Por mais de um século, os serviços de água e esgotos da cidade de Paris ficaram sob responsabilidade, total ou parcial, do poder público. Na década de 1980, a onda do neoliberalismo econômico começou a se espalhar pelo mundo, capitaneada principalmente pela vitória de Margareth Thatcher na Inglaterra em 1979 e de Ronald Reagan nos Estados Unidos em 1981, chegando nesse mesmo ano na França do Presidente François Mitterrand.
Em 1985, a Prefeitura de Paris entendeu que a iniciativa privada poderia realizar os investimentos que o Poder Público não tinha condições de fazer e concedeu os serviços de água e esgotos da cidade para duas empresas privadas. Seguindo a tradicional divisão da cidade de Paris, a margem esquerda do rio Sena, conhecida como rive gauche, passou ao controle da empresa Lyonnaise des Eaux, e a margem direita, a rive droite, foi para a Compagnie Générale.
Com a entrada do capital privado, toda a rede de tubulações de água passou por um grande processo de modernização. Antigas tubulações deterioradas de ferro fundido e de chumbo, que davam à água de alguns bairros um aspecto mais parecido com um chá e um gosto ruim, foram substituídas, o que melhorou a qualidade da água servida à população. As perdas de água ao longo da rede de distribuição, que chegavam a 24%, foram reduzidas para apenas 4%. Também foram modernizadas as redes e as estações de tratamento de esgotos, além de outros sistemas como o de reuso da água.
Como não existe “almoço grátis” em nenhum lugar do mundo, todos os pesados investimentos privados que foram feitos na melhoria das redes de água e esgotos de Paris rapidamente foram repassados para as contas pagas pelos usuários, transformando essas tarifas nas mais altas do gênero na Europa.
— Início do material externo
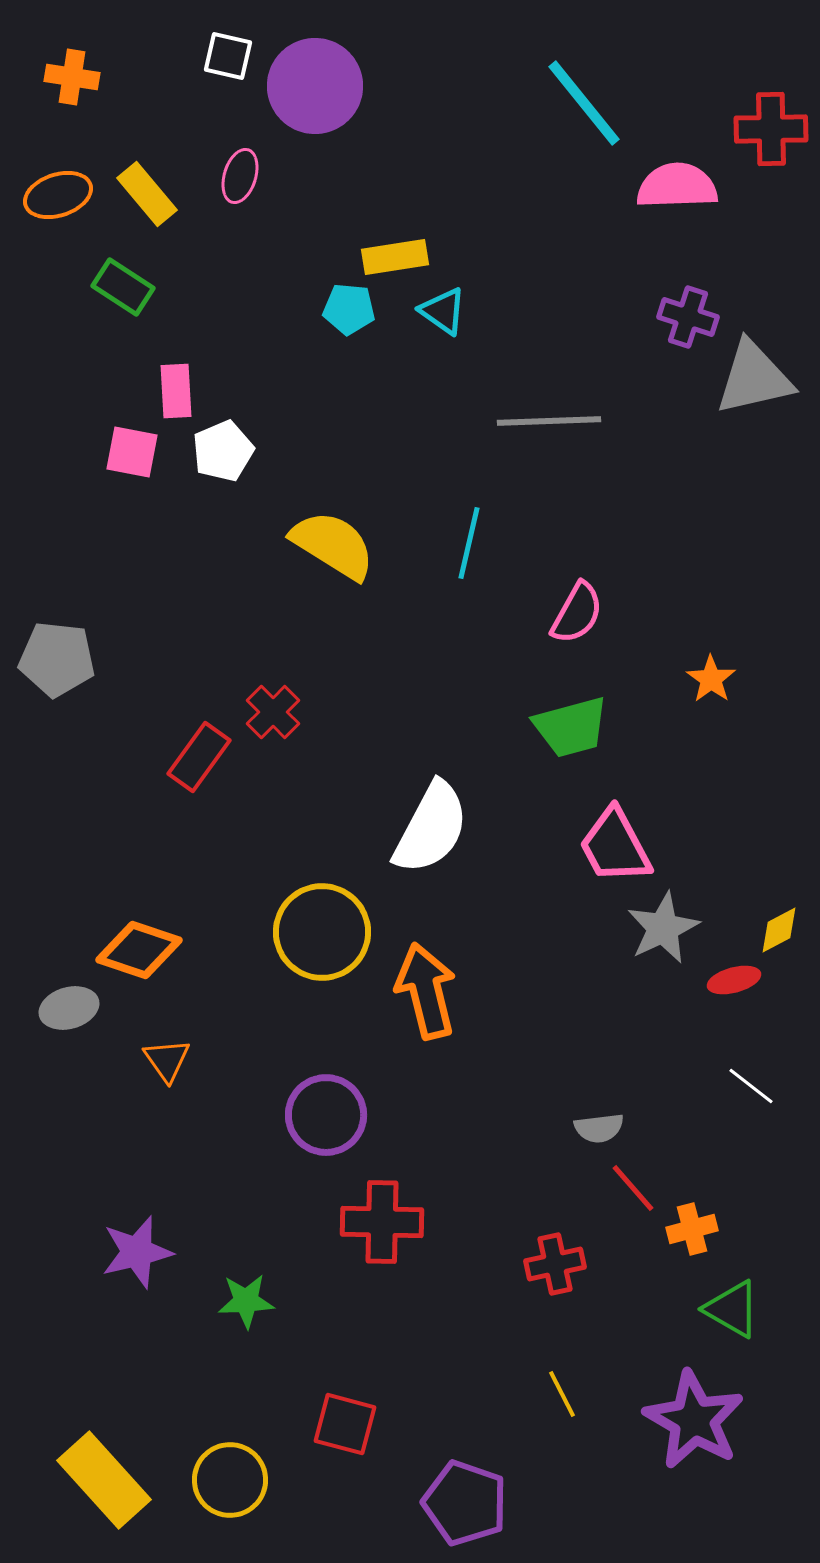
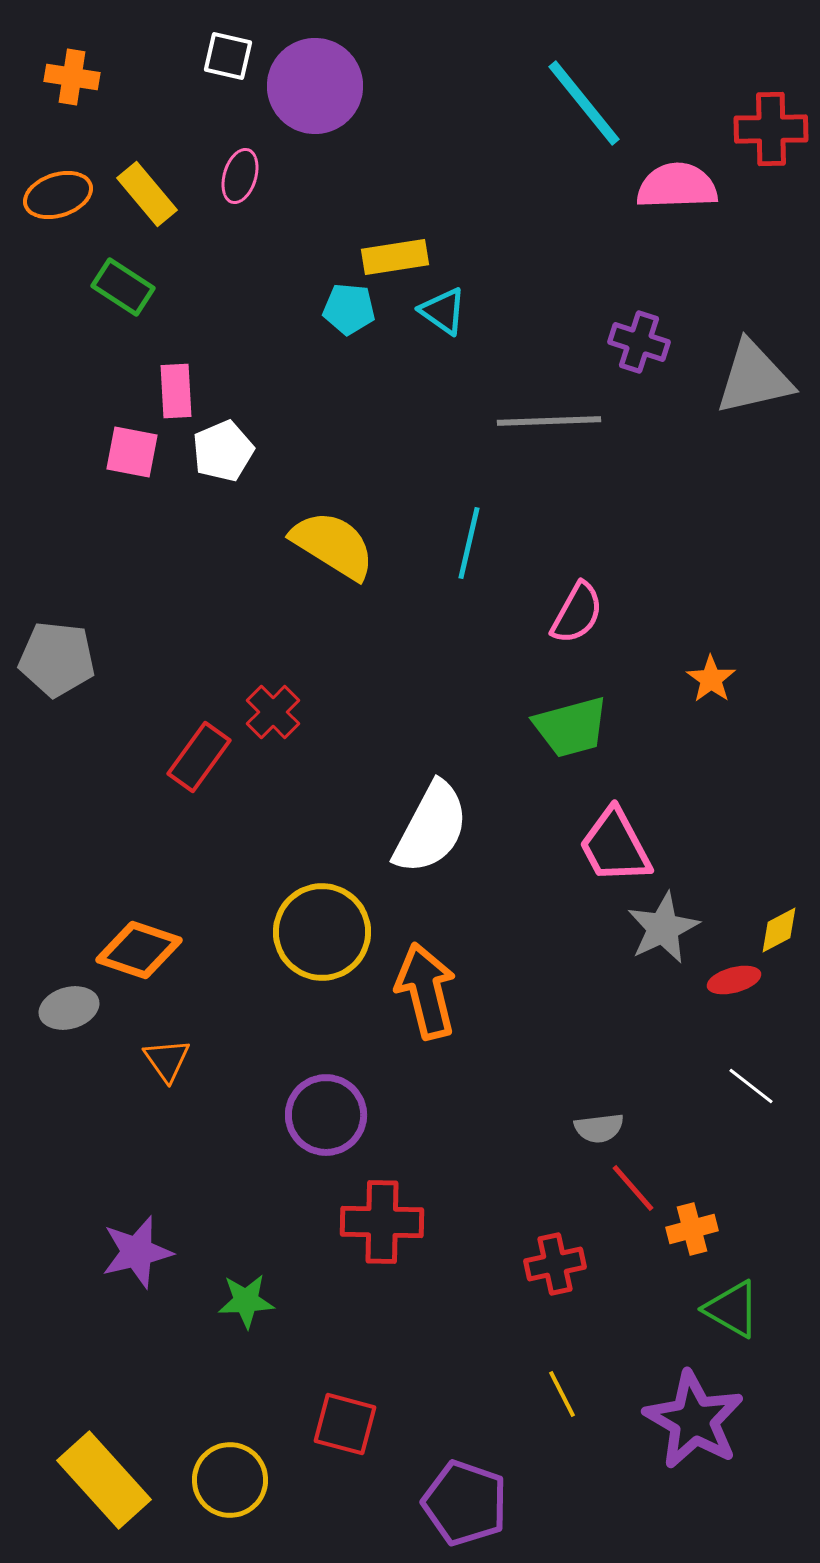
purple cross at (688, 317): moved 49 px left, 25 px down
Acostumados a reclamar de tudo, os parisienses transformaram a luta contra os altos custos dos serviços de saneamento básico em uma bandeira de luta política.
Em 2010, o então Prefeito reeleito de Paris, Bertrand Delanoë, decidiu pela reestatização dos serviços de água e esgotos da cidade, cumprindo assim uma das suas principais promessas da campanha eleitoral – a redução das tarifas dos serviços de água e esgotos. O prazo de concessão desses serviços havia se encerrado naquele ano e a Prefeitura decidiu pela não renovação dos contratos ou realização de novas licitações para a concessão. A Prefeitura criou a empresa Eau de Paris, que passou a cuidar desses serviços, reduzindo o valor das tarifas em 8%.
De acordo com dados apurados após a reestatização dos serviços de saneamento básico, os investimentos anuais da Eau de Paris correspondem a apenas € 20,00 por habitante e a taxa média de substituição das tubulações da rede de águas e esgotos caiu para apenas 0,2%. O índice de perda de água tratada voltou a subir e passou para 8%. A famosa ineficiência dos serviços públicos já começou a mostrar as suas garras e aponta para novos problemas no médio e no longo prazo.
Como se vê, foram inúmeros os altos e baixos dos serviços de saneamento básico ao longo da história de Paris. Vamos ver onde a diretiva atual vai levar a cidade.